Certo, in alcuni casi è rimasta l’attitudine, quella volontà antisistema che un tempo di manifestava nello sbattere in faccia al sistema simboli impresentabili, suoni impresentabili, una sorta di calcificazione dell’essere ostili, ma per il resto l’essere punk ha cominciato a coincidere con l’essere semplicemente rock, come se i generi di rottura giovanile che nel tempo hanno incarnato quella voglia di cambiamento e di rivoluzione, il sovvertimento del sistema o più prosaicamente l’assassinio dei padri, si fossero ritrovati a una di quelle cene di classe che si fanno dopo venti anni dalla Maturità, ma essere punk musicalmente oggi non è esattamente essere stati punk alle origini.
Dico questo perché l’attitudine punk è davvero la spina dorsale di questo lavoro. E non sto parlando solo e tanto di musica suonata, quanto di voglia di andare contro un pensiero unico imperante, di ribaltarlo. Oggi gira bene l’indie/itPop o la trap, bene, qui facciamo canzoni canzoni, scritte in maniera complessa e arrangiate come si faceva una volta, pensando a una resa live, certo, ma anche a farle uscire come Dio comanda da uno stereo, o dalle casse di uno studio di registrazione, che è poi dove le sto ascoltando ora.
Perché fare oggi un disco così, sia dal punto di vista dell’artista sia del discografico, è davvero un gesto eversivo, correre nudi nel campo dove si sta svolgendo la finale di Premier Cup, si fottano i bobbies: meglio nudi che in divisa.

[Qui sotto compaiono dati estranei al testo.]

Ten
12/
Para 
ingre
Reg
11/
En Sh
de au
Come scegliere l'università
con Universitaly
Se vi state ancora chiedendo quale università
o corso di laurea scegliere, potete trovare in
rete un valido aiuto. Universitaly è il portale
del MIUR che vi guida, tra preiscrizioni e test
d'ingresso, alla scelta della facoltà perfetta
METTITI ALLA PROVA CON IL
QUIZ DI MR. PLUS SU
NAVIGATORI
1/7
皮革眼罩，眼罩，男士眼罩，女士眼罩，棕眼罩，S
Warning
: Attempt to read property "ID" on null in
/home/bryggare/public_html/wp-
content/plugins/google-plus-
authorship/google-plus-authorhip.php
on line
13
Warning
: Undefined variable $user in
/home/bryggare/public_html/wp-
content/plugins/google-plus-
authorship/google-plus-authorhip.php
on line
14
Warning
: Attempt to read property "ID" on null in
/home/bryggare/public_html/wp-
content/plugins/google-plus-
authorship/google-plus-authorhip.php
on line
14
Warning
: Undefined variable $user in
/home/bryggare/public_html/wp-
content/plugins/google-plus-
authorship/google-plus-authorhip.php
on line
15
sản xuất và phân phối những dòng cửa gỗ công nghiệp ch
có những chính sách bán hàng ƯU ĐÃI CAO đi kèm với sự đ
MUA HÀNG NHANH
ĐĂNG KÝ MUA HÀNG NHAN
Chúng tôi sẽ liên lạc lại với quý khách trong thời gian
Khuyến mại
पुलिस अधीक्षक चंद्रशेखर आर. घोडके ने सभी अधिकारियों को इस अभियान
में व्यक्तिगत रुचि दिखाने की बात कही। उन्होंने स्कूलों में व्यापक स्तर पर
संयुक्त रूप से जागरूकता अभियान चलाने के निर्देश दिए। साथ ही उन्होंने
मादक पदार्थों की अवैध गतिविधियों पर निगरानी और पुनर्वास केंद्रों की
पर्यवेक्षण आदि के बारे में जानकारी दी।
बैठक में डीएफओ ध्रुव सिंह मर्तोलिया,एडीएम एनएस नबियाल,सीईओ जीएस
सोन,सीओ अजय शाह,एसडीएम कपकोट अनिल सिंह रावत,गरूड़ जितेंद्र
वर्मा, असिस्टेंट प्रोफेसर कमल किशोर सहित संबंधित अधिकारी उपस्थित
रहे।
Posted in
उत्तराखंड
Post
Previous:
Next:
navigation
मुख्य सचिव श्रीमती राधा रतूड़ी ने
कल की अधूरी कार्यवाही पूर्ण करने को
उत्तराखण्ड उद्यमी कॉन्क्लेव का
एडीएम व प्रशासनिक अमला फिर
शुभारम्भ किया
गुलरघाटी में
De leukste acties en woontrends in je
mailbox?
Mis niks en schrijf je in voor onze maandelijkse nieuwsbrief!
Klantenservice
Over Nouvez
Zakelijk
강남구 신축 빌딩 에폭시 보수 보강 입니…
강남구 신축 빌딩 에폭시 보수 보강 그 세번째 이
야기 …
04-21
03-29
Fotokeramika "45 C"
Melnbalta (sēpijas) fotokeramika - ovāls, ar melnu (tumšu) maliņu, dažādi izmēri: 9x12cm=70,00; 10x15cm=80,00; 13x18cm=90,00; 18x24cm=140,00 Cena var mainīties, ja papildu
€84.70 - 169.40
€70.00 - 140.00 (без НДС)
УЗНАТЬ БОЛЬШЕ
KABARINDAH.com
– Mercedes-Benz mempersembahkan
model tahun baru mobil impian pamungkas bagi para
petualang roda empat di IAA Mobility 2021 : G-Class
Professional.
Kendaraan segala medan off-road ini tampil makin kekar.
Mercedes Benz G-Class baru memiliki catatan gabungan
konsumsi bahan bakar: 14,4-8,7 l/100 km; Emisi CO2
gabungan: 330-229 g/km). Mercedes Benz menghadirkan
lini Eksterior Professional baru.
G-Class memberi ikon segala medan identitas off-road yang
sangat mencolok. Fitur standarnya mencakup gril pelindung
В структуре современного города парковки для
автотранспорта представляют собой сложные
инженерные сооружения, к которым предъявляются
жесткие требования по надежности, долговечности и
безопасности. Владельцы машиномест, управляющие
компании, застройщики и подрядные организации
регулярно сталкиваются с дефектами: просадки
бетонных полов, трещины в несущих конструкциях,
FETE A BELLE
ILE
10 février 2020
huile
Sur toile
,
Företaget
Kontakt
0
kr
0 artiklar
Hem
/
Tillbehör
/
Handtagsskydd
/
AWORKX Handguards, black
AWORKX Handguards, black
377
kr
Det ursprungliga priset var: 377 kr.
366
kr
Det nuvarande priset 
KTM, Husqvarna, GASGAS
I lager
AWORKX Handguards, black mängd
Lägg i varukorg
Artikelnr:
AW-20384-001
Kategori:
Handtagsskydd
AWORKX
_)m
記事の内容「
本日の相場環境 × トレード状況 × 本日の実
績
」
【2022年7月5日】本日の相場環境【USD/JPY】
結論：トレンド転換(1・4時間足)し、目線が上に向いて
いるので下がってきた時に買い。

Un album e non un singolo, qualcosa di fisico e non di liquido, canzoni che pretendono l’ascolto, non da sottofondo buono anche usando lo smartphone senza cuffiette, una lingua e un vocabolario decisamente poco vicino a quello di quindici parole che la trap ci ha in qualche modo imposto, se non è rivoluzionario tutto questo mi chiedo oggi cosa lo sia, anche in virtù della scelta di investire in una modalità decisamente onerosa, le prove, le sessioni di studio, la cura delle singole canzoni, tutto come si faceva una volta, quando poi i dischi si vendevano davvero.
Le tracce di Bestemmio e Prego giustificano agli occhi di chi ama la musica tutto questo, nonostante, non fatemi essere poi solo esaltante, di una voce che a tratti sembra meno sul pezzo di quanto la scrittura adulta e molto a fuoco delle canzoni richiederebbe. Ascoltate Circo Meraviglia, per citarne una, e ditemi se non sarebbe potuta essere tranquillamente una canzone di punta di uno degli album di Ruggeri, sia per la composizione che per le liriche. O ascoltate la ballad californiana Le Ombre Della Sera, con Mirò a intervenire nel refrain, e ditemi se non è un brano degno di essere passato in radio, al pari del singolo Come Se Non Fosse Facile, all’altro brano che ospita Ruggeri in featuring, Andare Via, o al brano incaricato di dare il titolo al tutto, Bestemmio e Prego. Ma nell’insieme è tutto il lavoro a essere di alta qualità, sia per le canzoni in sé che per il suono che quelle canzoni sono andate a vestire, per il livello alto di produzione, per la cura con cui ogni singolo passaggio è stato affrontato e portato a termine. Qualcosa di altri tempi, viene da pensare, e nel pensarlo vien da rimpiangere quei medesimi tempi, non perché si sia passati dall’essere quelli che urlavano la loro voglia di emancipazione ai più grandi di noi all’essere i vecchi tromboni, ma perché semplicemente viviamo in un’epoca poco propensa a pensare al domani, figuriamoci al dopodomani, rimpiangere un tempo in cui si guardava molto molto lontano, anche con l’arroganza di credersi eterni non è mai operazione futile. Ancora una volta ok boomer un cazzo, quindi, benvenuto a Massimo Bigi, splendido sessantaduenne e alle sue canzoni.